Sequences were randomly sampled to draw the rarefaction curve to examine the sequencing effectiveness using QIIME2 (Bolyen et al., 2019). According to the taxonomic annotation and selected samples, the plant-based components of the diet at the family level and species level were evaluated, and the compositions of the gut microbiota at the phylum, genus and species levels were determined. Alpha diversity indices including Chao index (Chao, 1984), Shannon index (Shannon, 1948), Simpson index (Simpson, 1949), and observed species were calculated to evaluate the richness and diversity of plant-based dietary components and the gut microbiota composition using QIIME2 (Bolyen et al., 2019), and the data were visualized using box charts to represent differences in alpha diversity, the differences was tested using the Wilcoxon rank sum test among groups GN, GG and AI using R (v4.1.3; R Core Team, 2020). To measure inter-sample diversity, beta diversity analysis and analysis of similarities (ANOSIM) among groups as well as a principle coordinates analysis (PCoA) (Oksanen et al., 2010) based on Bray–Curtis distances (Bray and Curtis, 1957) (to obtain corrected P-values and 95% confidence intervals) were performed using R package (v4.1.3; R Core Team, 2020).
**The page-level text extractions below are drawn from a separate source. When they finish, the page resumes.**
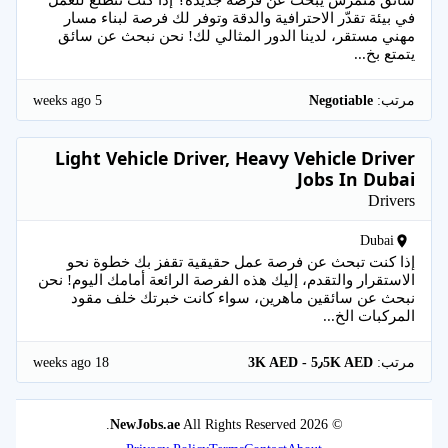
في بيئة تقدّر الاحترافية والدقة وتوفر لك فرصة لبناء مسار
مهني مستقر، لدينا الدور المثالي لك! نحن نبحث عن سائق
يتمتع بخ...
5 weeks ago
مرتب:
Negotiable
Light Vehicle Driver, Heavy Vehicle Driver
Jobs In Dubai
Drivers
Dubai
إذا كنت تبحث عن فرصة عمل حقيقية تقفز بك خطوة نحو
الاستقرار والتقدم، إليك هذه الفرصة الرائعة أمامك اليوم! نحن
نبحث عن سائقين ماهرين، سواء كانت خبرتك خلف مقود
المركبات الخ...
18 weeks ago
مرتب:
3K AED - 5٫5K AED
NewJobs.ae
All Rights Reserved.
© 2026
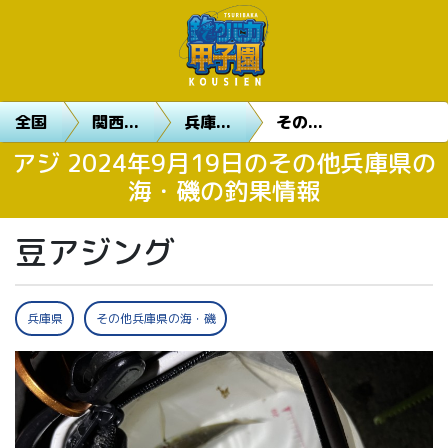
全国
関西...
兵庫...
その...
アジ 2024年9月19日のその他兵庫県の
海・磯の釣果情報
豆アジング
兵庫県
その他兵庫県の海・磯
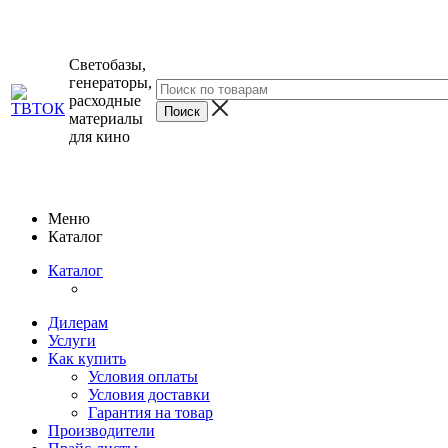
Светобазы,
генераторы,
расходные
материалы
для кино
Меню
Каталог
Каталог
Дилерам
Услуги
Как купить
Условия оплаты
Условия доставки
Гарантия на товар
Производители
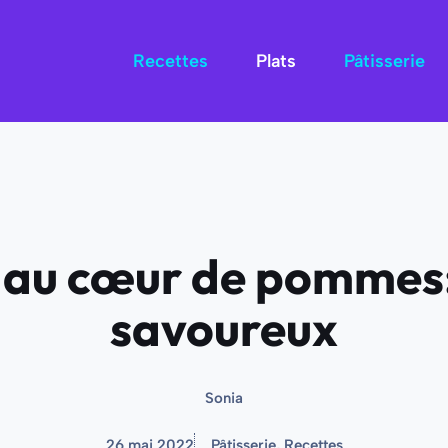
Recettes
Plats
Pâtisserie
s au cœur de pommes
savoureux
Sonia
26 mai 2022
Pâtisserie
,
Recettes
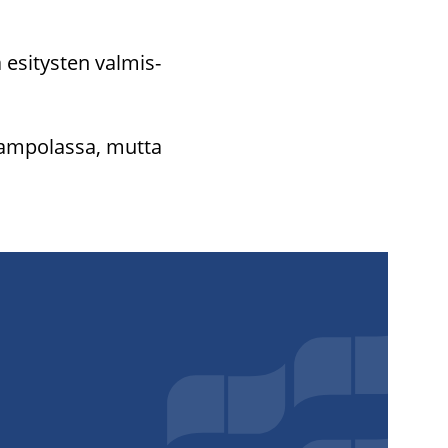
 esi­tys­ten val­mis­
am­po­las­sa, mutta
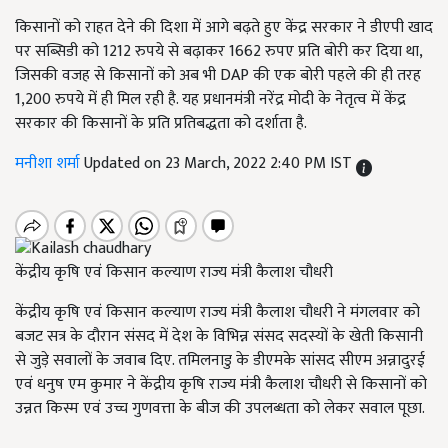
किसानों को राहत देने की दिशा में आगे बढ़ते हुए केंद्र सरकार ने डीएपी खाद
पर सब्सिडी को 1212 रुपये से बढ़ाकर 1662 रुपए प्रति बोरी कर दिया था,
जिसकी वजह से किसानों को अब भी DAP की एक बोरी पहले की ही तरह
1,200 रुपये में ही मिल रही है. यह प्रधानमंत्री नरेंद्र मोदी के नेतृत्व में केंद्र
सरकार की किसानों के प्रति प्रतिबद्धता को दर्शाता है.
मनीशा शर्मा
Updated on 23 March, 2022 2:40 PM IST
केंद्रीय कृषि एवं किसान कल्याण राज्य मंत्री कैलाश चौधरी
केंद्रीय कृषि एवं किसान कल्याण राज्य मंत्री कैलाश चौधरी ने मंगलवार को
बजट सत्र के दौरान संसद में देश के विभिन्न संसद सदस्यों के खेती किसानी
से जुड़े सवालों के जवाब दिए. तमिलनाडु के डीएमके सांसद सीएम अन्नादुरई
एवं धनुष एम कुमार ने केंद्रीय कृषि राज्य मंत्री कैलाश चौधरी से किसानों को
उन्नत किस्म एवं उच्च गुणवत्ता के बीज की उपलब्धता को लेकर सवाल पूछा.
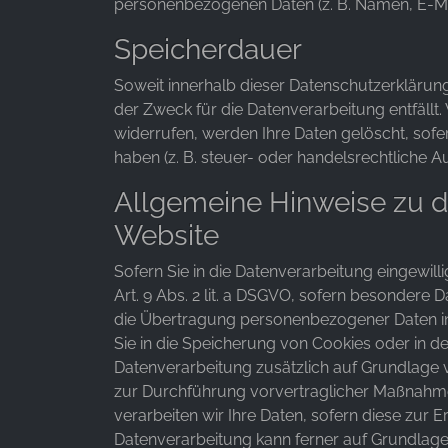
personenbezogenen Daten (z. B. Namen, E-Mai
Speicherdauer
Soweit innerhalb dieser Datenschutzerklärun
der Zweck für die Datenverarbeitung entfällt
widerrufen, werden Ihre Daten gelöscht, sof
haben (z. B. steuer- oder handelsrechtliche A
Allgemeine Hinweise zu d
Website
Sofern Sie in die Datenverarbeitung eingewill
Art. 9 Abs. 2 lit. a DSGVO, sofern besondere 
die Übertragung personenbezogener Daten in D
Sie in die Speicherung von Cookies oder in den 
Datenverarbeitung zusätzlich auf Grundlage vo
zur Durchführung vorvertraglicher Maßnahmen 
verarbeiten wir Ihre Daten, sofern diese zur Er
Datenverarbeitung kann ferner auf Grundlage un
The subsequent analysis was performed following the guide on the Genescloud Platform of Personalbio, a free online platform for data analysis.1 To identify the inherent patterns of co-occurrence or co-exclusion of specific microbial communities in the three bird species under the influence of temporal and spatial changes and environmental processes, we used the abundance data of all ASVs in the samples. ASVs with a total sequence count less than 10 were filtered out. We used the SparCC algorithm to construct correlation matrices for the gut bacteria of the three bird species. The filtering threshold for correlation values was determined using the random matrix theory. The induced_subgraph function in the igraph package was used to extract the dominant bacterial subnetworks based on the abundance of ASV nodes, selecting the top 100 nodes with the highest average abundance, and then visualizing the subnetworks using the ggraph package. Next, we used the Bray-Curtis distance algorithm to construct clustering trees. The clustering method was set to average, and the clustering tree was combined with bar plots to simultaneously illustrate the similarity of plant-based food at the inter-group and intra-group family levels, as well as the similarity of gut microbiota at the inter-group and intra-group genus levels. After exploring the differences and similarities in microbial community composition, we used the LEfSe (LDA Effect Size) analysis to identify stable differentiating species in plant-based food and gut bacteria between groups. We used the one-against-all (less strict) comparison strategy and performed Wilcoxon tests to determine the significance of inter-group differences. The LDA threshold was set as 3 in plant-based components and 4 in gut microbiota. Spearman correlation coefficients were obtained to quantify relationships between the gut microbiota and plant-based food components (with a relative abundance of more than 1% in the tree birds as a threshold).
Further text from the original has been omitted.